**Required work**
Using the data that follows, return exactly the lines from the one that contains "and More Through Your Sweat" through the one that contains "Arthritis Before It Starts", ends included.

**Data listing**
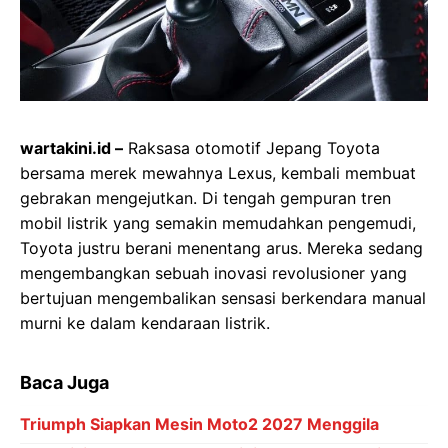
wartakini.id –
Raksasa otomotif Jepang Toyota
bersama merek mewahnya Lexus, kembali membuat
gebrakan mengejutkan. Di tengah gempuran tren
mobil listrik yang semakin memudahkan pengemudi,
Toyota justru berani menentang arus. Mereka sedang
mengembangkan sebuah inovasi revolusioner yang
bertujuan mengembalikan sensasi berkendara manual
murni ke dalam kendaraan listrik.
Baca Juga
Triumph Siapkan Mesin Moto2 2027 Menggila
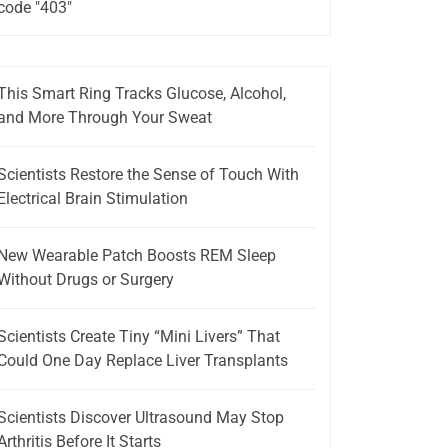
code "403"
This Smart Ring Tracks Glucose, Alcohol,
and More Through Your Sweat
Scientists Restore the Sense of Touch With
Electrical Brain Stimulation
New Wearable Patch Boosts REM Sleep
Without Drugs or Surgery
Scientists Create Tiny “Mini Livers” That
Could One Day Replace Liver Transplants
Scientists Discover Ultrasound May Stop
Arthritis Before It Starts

* * *

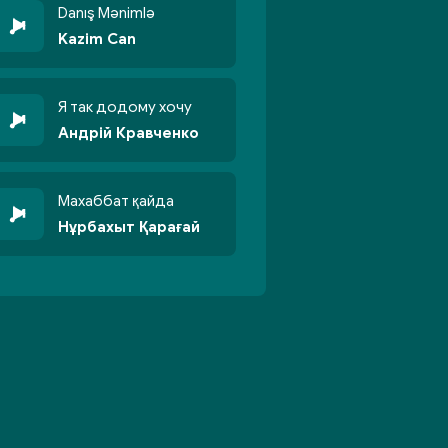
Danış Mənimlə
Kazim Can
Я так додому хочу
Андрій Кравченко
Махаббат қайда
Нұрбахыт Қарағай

**Answer space**
and More Through Your Sweat
Scientists Restore the Sense of Touch With
Electrical Brain Stimulation
New Wearable Patch Boosts REM Sleep
Without Drugs or Surgery
Scientists Create Tiny “Mini Livers” That
Could One Day Replace Liver Transplants
Scientists Discover Ultrasound May Stop
Arthritis Before It Starts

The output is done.